§ **WHAT TO DO**
Look below. Copy each line that has "TPHCM" in it.

§ **ENTRIES SUPPLIED**
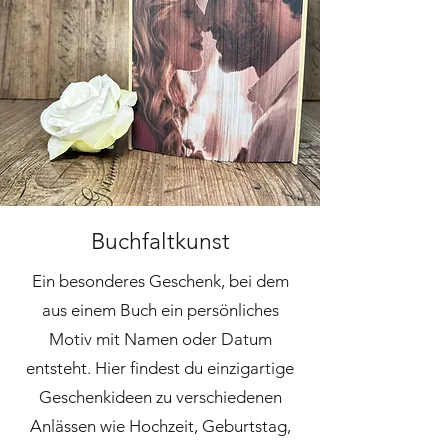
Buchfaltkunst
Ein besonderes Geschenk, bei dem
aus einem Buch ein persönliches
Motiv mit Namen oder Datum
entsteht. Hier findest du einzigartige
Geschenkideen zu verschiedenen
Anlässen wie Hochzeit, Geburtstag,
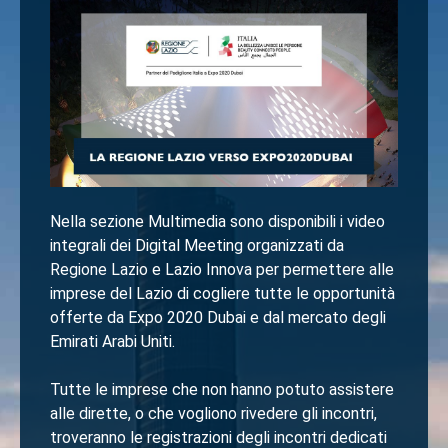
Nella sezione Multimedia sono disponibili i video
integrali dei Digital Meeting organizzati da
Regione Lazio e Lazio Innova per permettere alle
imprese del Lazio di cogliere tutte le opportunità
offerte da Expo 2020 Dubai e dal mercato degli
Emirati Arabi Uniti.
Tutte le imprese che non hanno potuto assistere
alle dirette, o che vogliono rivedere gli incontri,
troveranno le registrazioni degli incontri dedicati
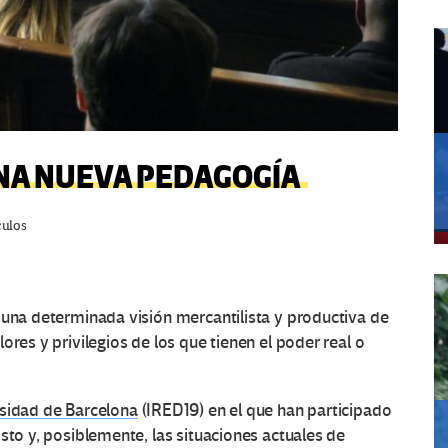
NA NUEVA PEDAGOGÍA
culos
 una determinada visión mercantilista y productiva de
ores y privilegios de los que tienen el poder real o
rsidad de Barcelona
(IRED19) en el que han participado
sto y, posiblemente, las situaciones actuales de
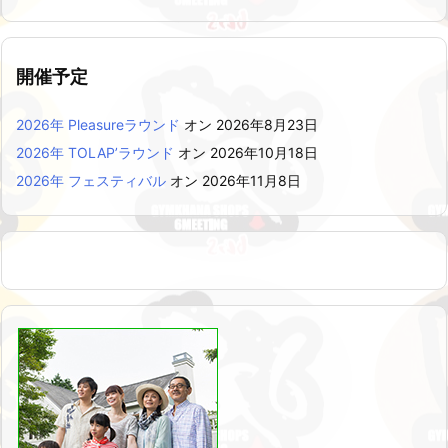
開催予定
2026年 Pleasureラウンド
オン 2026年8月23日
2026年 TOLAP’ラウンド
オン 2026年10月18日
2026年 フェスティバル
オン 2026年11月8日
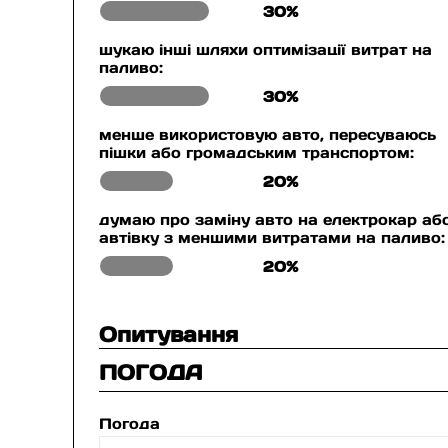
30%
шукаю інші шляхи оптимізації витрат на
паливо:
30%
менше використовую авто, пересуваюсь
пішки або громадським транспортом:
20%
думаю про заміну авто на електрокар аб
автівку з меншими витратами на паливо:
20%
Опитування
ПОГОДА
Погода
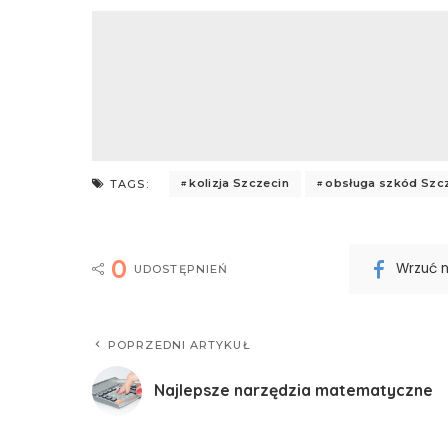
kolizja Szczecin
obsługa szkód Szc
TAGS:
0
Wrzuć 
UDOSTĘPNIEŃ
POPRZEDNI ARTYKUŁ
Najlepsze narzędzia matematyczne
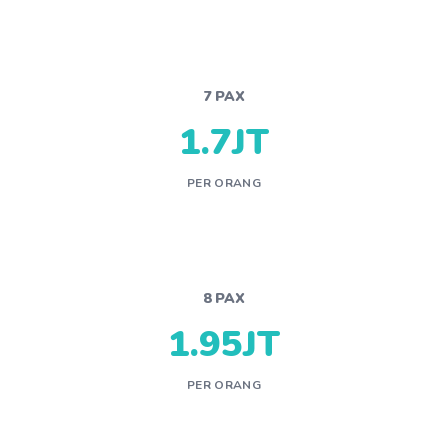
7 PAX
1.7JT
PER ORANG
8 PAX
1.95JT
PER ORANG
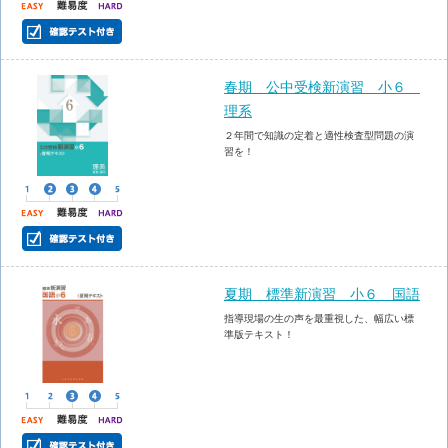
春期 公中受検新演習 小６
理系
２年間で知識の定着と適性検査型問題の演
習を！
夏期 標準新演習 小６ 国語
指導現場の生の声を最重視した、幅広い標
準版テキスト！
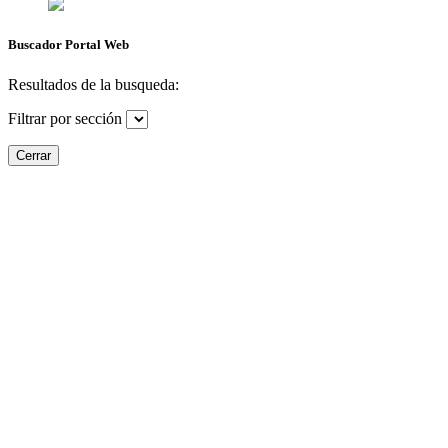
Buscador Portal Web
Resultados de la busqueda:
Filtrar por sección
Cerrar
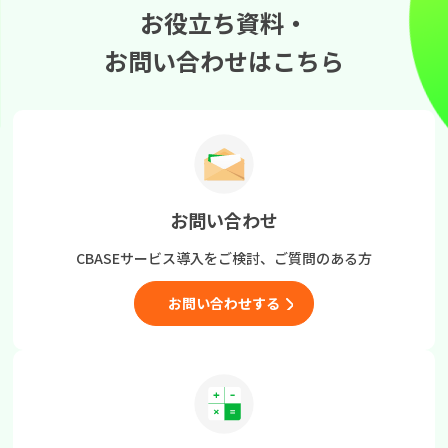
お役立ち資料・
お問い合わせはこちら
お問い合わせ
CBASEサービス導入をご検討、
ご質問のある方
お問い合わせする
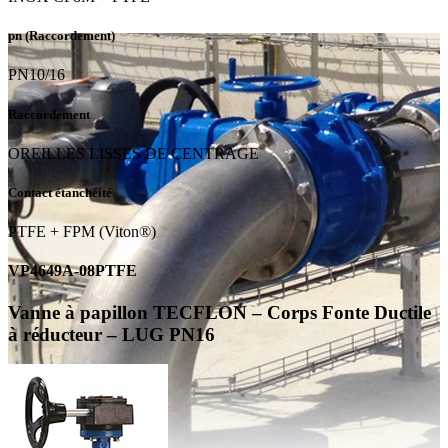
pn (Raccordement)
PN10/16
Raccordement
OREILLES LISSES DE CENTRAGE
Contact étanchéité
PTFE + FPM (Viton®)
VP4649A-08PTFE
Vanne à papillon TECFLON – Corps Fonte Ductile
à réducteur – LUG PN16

...

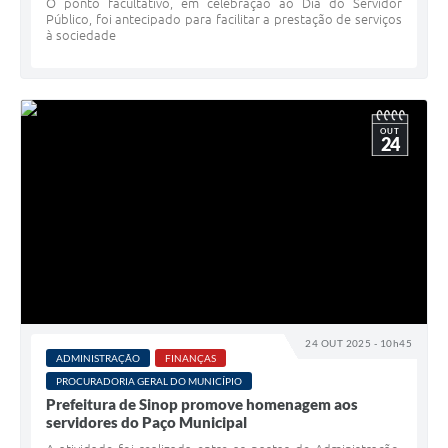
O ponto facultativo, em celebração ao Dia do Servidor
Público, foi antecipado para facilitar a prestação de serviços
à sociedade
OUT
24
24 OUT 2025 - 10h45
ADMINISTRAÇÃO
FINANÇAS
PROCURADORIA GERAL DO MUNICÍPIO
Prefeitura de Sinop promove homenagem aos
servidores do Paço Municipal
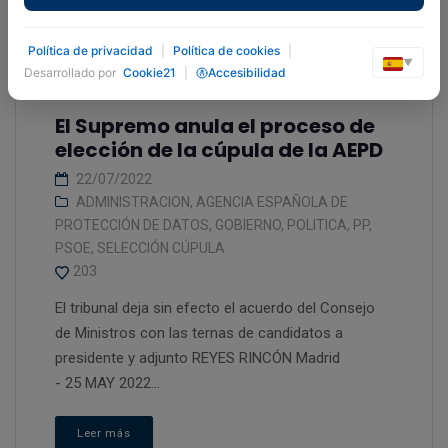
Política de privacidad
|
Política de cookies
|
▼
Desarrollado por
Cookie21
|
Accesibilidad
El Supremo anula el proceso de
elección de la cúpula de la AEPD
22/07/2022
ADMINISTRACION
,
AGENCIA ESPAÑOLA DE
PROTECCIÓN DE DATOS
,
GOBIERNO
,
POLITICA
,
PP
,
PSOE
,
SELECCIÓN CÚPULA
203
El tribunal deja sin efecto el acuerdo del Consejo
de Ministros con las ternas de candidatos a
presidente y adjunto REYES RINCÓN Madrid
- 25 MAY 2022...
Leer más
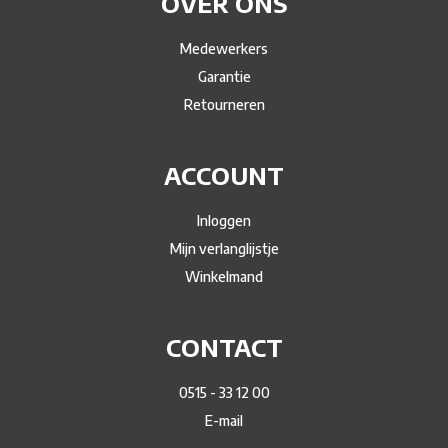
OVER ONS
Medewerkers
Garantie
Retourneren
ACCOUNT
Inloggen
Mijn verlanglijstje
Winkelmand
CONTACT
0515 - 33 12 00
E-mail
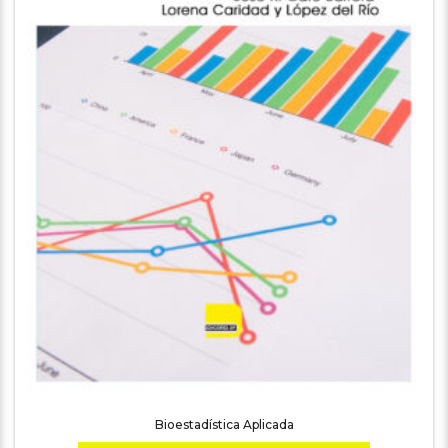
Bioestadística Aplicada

* * *

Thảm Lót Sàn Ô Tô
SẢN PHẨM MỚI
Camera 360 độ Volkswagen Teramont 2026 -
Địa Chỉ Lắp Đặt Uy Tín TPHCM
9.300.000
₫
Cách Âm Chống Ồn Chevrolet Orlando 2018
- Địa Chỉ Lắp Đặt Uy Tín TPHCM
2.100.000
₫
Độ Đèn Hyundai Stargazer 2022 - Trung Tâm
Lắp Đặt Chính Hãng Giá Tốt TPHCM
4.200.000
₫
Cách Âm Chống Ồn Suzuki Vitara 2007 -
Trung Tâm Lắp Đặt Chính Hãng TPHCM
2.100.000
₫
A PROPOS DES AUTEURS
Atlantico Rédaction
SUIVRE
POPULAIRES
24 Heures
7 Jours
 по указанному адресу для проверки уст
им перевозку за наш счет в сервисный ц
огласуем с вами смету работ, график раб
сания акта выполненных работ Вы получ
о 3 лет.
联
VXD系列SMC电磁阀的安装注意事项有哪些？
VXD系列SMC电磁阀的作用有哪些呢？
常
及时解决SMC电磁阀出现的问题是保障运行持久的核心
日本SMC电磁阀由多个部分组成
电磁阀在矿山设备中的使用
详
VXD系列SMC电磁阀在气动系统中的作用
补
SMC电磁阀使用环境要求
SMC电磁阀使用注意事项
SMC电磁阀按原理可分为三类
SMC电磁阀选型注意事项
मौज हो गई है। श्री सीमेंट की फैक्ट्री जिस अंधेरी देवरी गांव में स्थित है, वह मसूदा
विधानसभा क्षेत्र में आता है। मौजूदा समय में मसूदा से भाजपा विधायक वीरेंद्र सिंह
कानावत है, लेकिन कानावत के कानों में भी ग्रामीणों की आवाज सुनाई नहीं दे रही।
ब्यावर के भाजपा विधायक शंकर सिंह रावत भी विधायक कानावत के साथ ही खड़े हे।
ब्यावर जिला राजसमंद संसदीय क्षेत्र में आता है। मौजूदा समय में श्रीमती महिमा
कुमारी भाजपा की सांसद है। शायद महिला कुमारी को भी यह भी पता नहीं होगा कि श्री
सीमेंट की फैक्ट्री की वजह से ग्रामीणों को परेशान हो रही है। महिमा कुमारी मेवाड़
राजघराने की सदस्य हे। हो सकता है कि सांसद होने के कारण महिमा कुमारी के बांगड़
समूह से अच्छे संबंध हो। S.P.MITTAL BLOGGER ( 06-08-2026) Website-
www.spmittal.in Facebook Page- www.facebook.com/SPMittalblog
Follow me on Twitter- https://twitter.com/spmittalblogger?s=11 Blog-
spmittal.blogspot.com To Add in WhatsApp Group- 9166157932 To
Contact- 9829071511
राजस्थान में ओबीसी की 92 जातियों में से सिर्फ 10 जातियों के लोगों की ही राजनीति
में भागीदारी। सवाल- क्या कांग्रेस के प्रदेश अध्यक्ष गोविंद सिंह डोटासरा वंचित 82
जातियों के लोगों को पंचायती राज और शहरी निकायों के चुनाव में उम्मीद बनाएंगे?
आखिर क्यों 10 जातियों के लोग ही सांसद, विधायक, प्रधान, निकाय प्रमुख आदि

§ **SOLUTION TO THIS EXERCISE**
Địa Chỉ Lắp Đặt Uy Tín TPHCM
- Địa Chỉ Lắp Đặt Uy Tín TPHCM
Lắp Đặt Chính Hãng Giá Tốt TPHCM
Trung Tâm Lắp Đặt Chính Hãng TPHCM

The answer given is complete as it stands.